Edwin L. Furness, BiographyPorter County biographical sketches . . . .

Transcribed biography of Edwin L. Furness

EDWIN L. FURNESS. For nearly sixty years Edwin Leigh Furness has maintained his home in Porter county, and he stands today as one of its venerable and revered pioneers, known and honored for his sterling character and his worthy achievement. For many years he has resided in his attractive home at Furnessville, Westchester township, in the extreme northern part of Porter county, and the little village mentioned was named in his honor. He has been prominently identified with the civic and industrial development and upbuilding of this section of Porter county, has stood exponent of the most loyal citizenship, and during the long years of his residence in the county he has maintained secure vantage ground in popular confidence and esteem. Mr. Furness is a scion of the staunchest of New England stock, and is a representative of a family whose name has been worthily linked with the annals of American history since the early colonial era in New England, that cradle of much of the nation's progress and prosperity. A number of his ancestors served as patriot soldiers in the war of the Revolution, and the Furness family and its allied kinsfolk have given valiant soldiers to the other polemic conflicts in which the nation has been involved.

Edwin Leigh Furness claims the fine old Pine Tree state as the place of his nativity, and the family of which he is a worthy representative was early founded in that New England commonwealth. Mr. Furness was born in the city of Portland, Maine, on the 9th of May, 1832, and throughout his long and useful career he has exemplified most fully the sterling qualities, the thrift and the enterprise which have ever characterized the true New England type.

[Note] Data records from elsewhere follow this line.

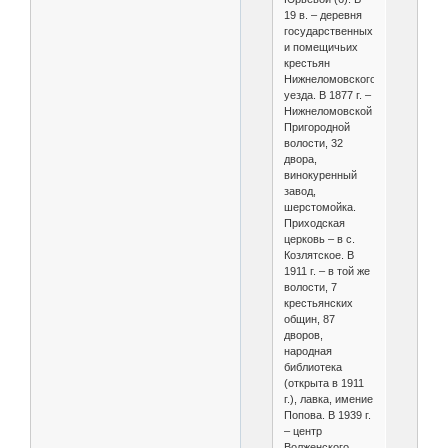
19 в. – деревня
государственных
и помещичьих
крестьян
Нижнеломовского
уезда. В 1877 г. –
Нижнеломовской
Пригородной
волости, 32
двора,
винокуренный
завод,
шерстомойка.
Приходская
церковь – в с.
Козлятское. В
1911 г. – в той же
волости, 7
крестьянских
общин, 87
дворов,
народная
библиотека
(открыта в 1911
г.), лавка, имение
Попова. В 1939 г.
– центр
Волженского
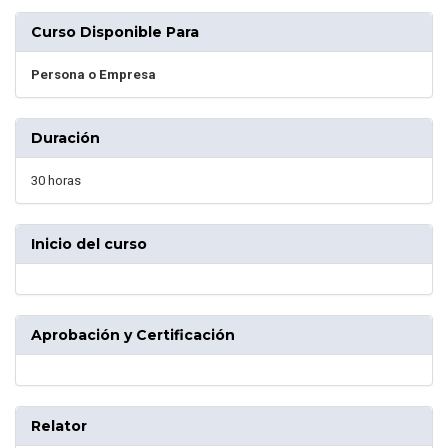
Curso Disponible Para
Persona o Empresa
Duración
30 horas
Inicio del curso
Aprobación y Certificación
Relator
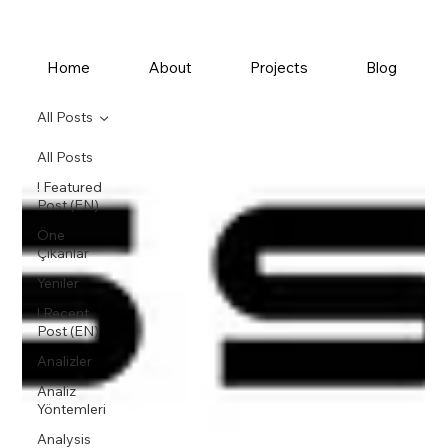
Home
About
Projects
Blog
All Posts
All Posts
! Featured
Post (EN)
Öne
Çıkanlar
Yeniler
! Recent
Post (EN)
Analizler
Analiz
Yöntemleri
Analysis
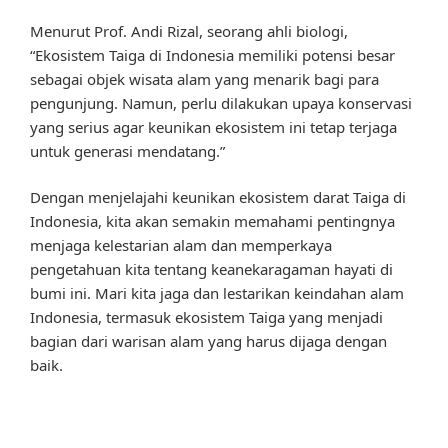
Menurut Prof. Andi Rizal, seorang ahli biologi,
“Ekosistem Taiga di Indonesia memiliki potensi besar
sebagai objek wisata alam yang menarik bagi para
pengunjung. Namun, perlu dilakukan upaya konservasi
yang serius agar keunikan ekosistem ini tetap terjaga
untuk generasi mendatang.”
Dengan menjelajahi keunikan ekosistem darat Taiga di
Indonesia, kita akan semakin memahami pentingnya
menjaga kelestarian alam dan memperkaya
pengetahuan kita tentang keanekaragaman hayati di
bumi ini. Mari kita jaga dan lestarikan keindahan alam
Indonesia, termasuk ekosistem Taiga yang menjadi
bagian dari warisan alam yang harus dijaga dengan
baik.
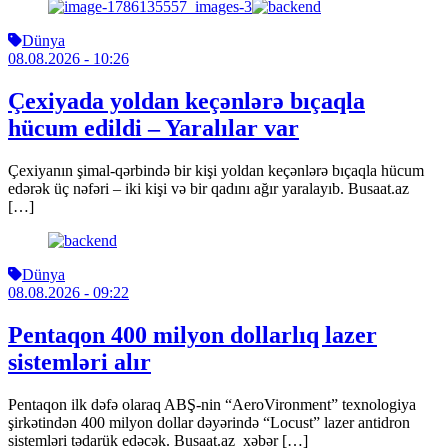
Dünya
08.08.2026
- 10:26
Çexiyada yoldan keçənlərə bıçaqla
hücum edildi – Yaralılar var
Çexiyanın şimal-qərbində bir kişi yoldan keçənlərə bıçaqla hücum
edərək üç nəfəri – iki kişi və bir qadını ağır yaralayıb. Busaat.az
[…]
Dünya
08.08.2026
- 09:22
Pentaqon 400 milyon dollarlıq lazer
sistemləri alır
Pentaqon ilk dəfə olaraq ABŞ-nin “AeroVironment” texnologiya
şirkətindən 400 milyon dollar dəyərində “Locust” lazer antidron
sistemləri tədarük edəcək. Busaat.az xəbər […]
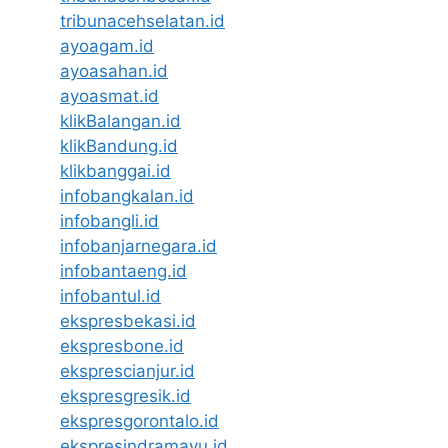
tribunacehselatan.id
ayoagam.id
ayoasahan.id
ayoasmat.id
klikBalangan.id
klikBandung.id
klikbanggai.id
infobangkalan.id
infobangli.id
infobanjarnegara.id
infobantaeng.id
infobantul.id
ekspresbekasi.id
ekspresbone.id
eksprescianjur.id
ekspresgresik.id
ekspresgorontalo.id
ekspresindramayu.id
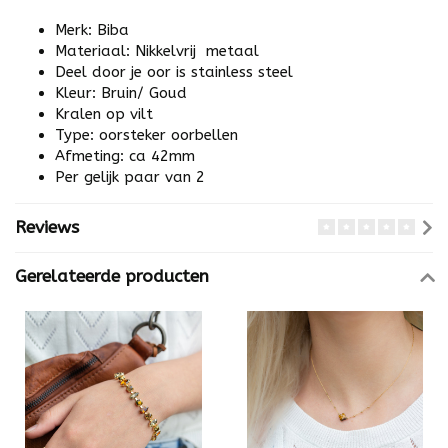
Merk: Biba
Materiaal: Nikkelvrij metaal
Deel door je oor is stainless steel
Kleur: Bruin/ Goud
Kralen op vilt
Type: oorsteker oorbellen
Afmeting: ca 42mm
Per gelijk paar van 2
Reviews
Gerelateerde producten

He is a son of Benjamin Chadbourne Leigh Furness and Mary J. (Roberts) Furness, the former of whom was a son of Thomas and Martha (Leigh) Furness. Enoch Dyer, the maternal great-grandfather of him whose name initiates this review, was a sea captain and shipbuilder, and was a staunch and devoted patriot during the climacteric period of the War of the Revolution. Within the time of the great struggle for national independence he donated to the government a vessel, of which he was made captain and in command of which he gave most effective and important service in behalf of the patriot cause. During his life he steadfastly refused a soldier's pension, but after his death his children applied for this merited recognition and received a large amount from the government. Captain Dyer maintained his home at Cape Elizabeth, a picturesque and romantic spot off the coast of Maine, and was a citizen of influence in his section. He was of staunch English ancestry and he left to posterity the gracious heritage of a good name. The Leighs likewise are an old English-American family of distinction. Major Thomas Leigh, maternal great-uncle of Edwin Leigh Furness, of this sketch, served as a gallant officer in the War of 1812, and later became the owner and operator of large woolen mills at South Berwick, Maine, these mills having borne his name Leigh Mills. He was a citizen of wealth, influence and high standing. Mr. Furness when a mere boy used to play with this soldier's discarded sword and military uniform.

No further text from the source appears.